TASK INSTRUCTIONS
Copy out the full listing below as it stands, with its pictures left behind.

** Opening DATA EXCERPTS block **

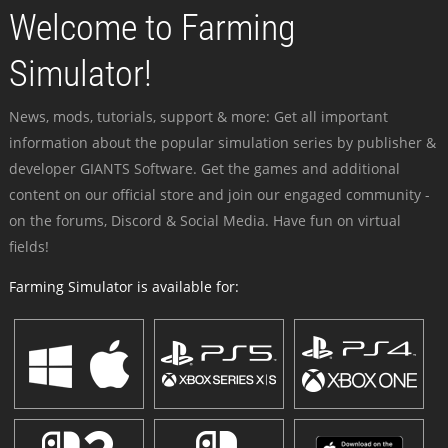
Welcome to Farming
Simulator!
News, mods, tutorials, support & more: Get all important
information about the popular simulation series by publisher &
developer GIANTS Software. Get the games and additional
content on our official store and join our engaged community -
on the forums, Discord & Social Media. Have fun on virtual
fields!
Farming Simulator is available for:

** Closing DATA EXCERPTS block **

ANSWER FOR THIS EXERCISE
Welcome to Farming
Simulator!
News, mods, tutorials, support & more: Get all important
information about the popular simulation series by publisher &
developer GIANTS Software. Get the games and additional
content on our official store and join our engaged community -
on the forums, Discord & Social Media. Have fun on virtual
fields!
Farming Simulator is available for:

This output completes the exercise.